═══ Source material ═══

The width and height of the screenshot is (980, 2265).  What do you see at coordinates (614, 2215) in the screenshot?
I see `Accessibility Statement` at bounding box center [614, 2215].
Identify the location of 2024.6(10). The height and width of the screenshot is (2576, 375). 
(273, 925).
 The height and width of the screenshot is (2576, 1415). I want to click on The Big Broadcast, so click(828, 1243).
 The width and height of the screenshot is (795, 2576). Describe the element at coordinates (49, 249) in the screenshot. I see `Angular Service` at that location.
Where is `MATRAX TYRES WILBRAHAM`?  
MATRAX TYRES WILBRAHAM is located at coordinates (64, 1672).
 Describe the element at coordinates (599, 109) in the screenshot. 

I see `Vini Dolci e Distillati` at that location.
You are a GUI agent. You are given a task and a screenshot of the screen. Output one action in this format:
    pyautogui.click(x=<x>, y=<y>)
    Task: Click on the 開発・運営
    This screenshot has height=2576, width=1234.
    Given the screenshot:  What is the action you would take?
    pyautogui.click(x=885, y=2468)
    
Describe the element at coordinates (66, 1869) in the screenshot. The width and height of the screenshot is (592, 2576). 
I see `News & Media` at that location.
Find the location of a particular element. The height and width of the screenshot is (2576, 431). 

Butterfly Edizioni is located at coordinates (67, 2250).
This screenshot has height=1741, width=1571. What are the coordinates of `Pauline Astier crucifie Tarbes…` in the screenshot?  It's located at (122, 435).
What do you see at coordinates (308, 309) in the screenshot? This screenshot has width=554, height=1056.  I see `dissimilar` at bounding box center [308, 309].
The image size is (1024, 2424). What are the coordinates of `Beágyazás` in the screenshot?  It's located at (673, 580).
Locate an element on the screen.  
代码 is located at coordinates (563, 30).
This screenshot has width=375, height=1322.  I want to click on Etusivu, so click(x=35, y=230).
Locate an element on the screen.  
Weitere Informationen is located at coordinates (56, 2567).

═══

§ Exercise goal: All the lines above should be written out once more, exactly.

§ Written response:
The width and height of the screenshot is (980, 2265).  What do you see at coordinates (614, 2215) in the screenshot?
I see `Accessibility Statement` at bounding box center [614, 2215].
Identify the location of 2024.6(10). The height and width of the screenshot is (2576, 375). 
(273, 925).
 The height and width of the screenshot is (2576, 1415). I want to click on The Big Broadcast, so click(828, 1243).
 The width and height of the screenshot is (795, 2576). Describe the element at coordinates (49, 249) in the screenshot. I see `Angular Service` at that location.
Where is `MATRAX TYRES WILBRAHAM`?  
MATRAX TYRES WILBRAHAM is located at coordinates (64, 1672).
 Describe the element at coordinates (599, 109) in the screenshot. 

I see `Vini Dolci e Distillati` at that location.
You are a GUI agent. You are given a task and a screenshot of the screen. Output one action in this format:
    pyautogui.click(x=<x>, y=<y>)
    Task: Click on the 開発・運営
    This screenshot has height=2576, width=1234.
    Given the screenshot:  What is the action you would take?
    pyautogui.click(x=885, y=2468)
    
Describe the element at coordinates (66, 1869) in the screenshot. The width and height of the screenshot is (592, 2576). 
I see `News & Media` at that location.
Find the location of a particular element. The height and width of the screenshot is (2576, 431). 

Butterfly Edizioni is located at coordinates (67, 2250).
This screenshot has height=1741, width=1571. What are the coordinates of `Pauline Astier crucifie Tarbes…` in the screenshot?  It's located at (122, 435).
What do you see at coordinates (308, 309) in the screenshot? This screenshot has width=554, height=1056.  I see `dissimilar` at bounding box center [308, 309].
The image size is (1024, 2424). What are the coordinates of `Beágyazás` in the screenshot?  It's located at (673, 580).
Locate an element on the screen.  
代码 is located at coordinates (563, 30).
This screenshot has width=375, height=1322.  I want to click on Etusivu, so click(x=35, y=230).
Locate an element on the screen.  
Weitere Informationen is located at coordinates (56, 2567).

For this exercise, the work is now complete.